India's non-banking financial sector is gearing up for expansion in FY27, driven by improved liquidity and stronger balance sheets. Analysts expect easier funding access and stable interest rates to support profitability across key lending segments like vehicle and MSME finance.
The non-banking financial sector in India is showing signs of a fresh growth cycle for the 2027 fiscal year. Following years of regulatory adjustments and a focus on strengthening internal balance sheets, firms are now entering a phase where improved systemic liquidity and more predictable funding costs may support credit expansion.
Improved Funding and Operating Environment
One of the most important changes for the sector is the normalization of the funding environment. Increased liquidity in the banking system, potentially aided by strategic measures such as FCNR(B) deposit initiatives, is expected to help well-rated NBFCs manage their borrowing costs more effectively. This is a shift from the previous period, where higher credit costs and tighter regulations forced companies to prioritize risk management over aggressive loan book expansion. With delinquency trends now largely normalized and collection efficiencies remaining healthy, lenders are better positioned to focus on growth in segments like vehicle finance, housing, and MSME lending.
Performance Highlights of Key Players
Specific players are drawing attention as they execute strategic plans to optimize their portfolios. L&T Finance has shifted its focus heavily toward a retail-oriented business model, with retail assets now accounting for nearly 98% of its total loan book. The company demonstrated strong momentum in the first quarter of FY27, reporting a profit after tax of ₹900 crore, representing a 29% increase compared to the same period in the previous year.
Similarly, Shriram Finance is leveraging its presence in diversified lending segments to stabilize its margins. The company is currently working through a strategic partnership with MUFG, which includes a capital infusion. This move is specifically aimed at long-term liability management, with the company projecting that it could reduce its overall borrowing costs by approximately 1% over the next two to three years.
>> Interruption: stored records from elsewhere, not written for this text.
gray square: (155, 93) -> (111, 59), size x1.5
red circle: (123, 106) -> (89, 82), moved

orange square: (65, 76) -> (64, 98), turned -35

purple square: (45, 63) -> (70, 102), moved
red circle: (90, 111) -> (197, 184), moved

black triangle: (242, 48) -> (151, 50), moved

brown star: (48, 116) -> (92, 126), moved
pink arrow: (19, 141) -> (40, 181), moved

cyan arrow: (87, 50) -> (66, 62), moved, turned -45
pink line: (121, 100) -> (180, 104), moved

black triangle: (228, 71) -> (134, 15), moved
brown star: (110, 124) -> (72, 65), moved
Factors Influencing Future Performance
While the sector outlook appears more stable, several external factors will determine how this growth materializes. The health of the rural economy remains a primary monitorable, as the performance of the monsoon season directly impacts the cash flows of borrowers in rural India. Furthermore, although geopolitical tensions have moderated, any sudden increase in global crude oil prices could reintroduce inflationary pressure, potentially complicating the interest rate environment. Investors should track how individual companies manage their asset-liability mismatches and whether they can maintain net interest margins if funding costs remain volatile. The consistency of credit demand across these varied loan segments will be the key indicator of whether the sector can sustain this growth through the remainder of the fiscal year.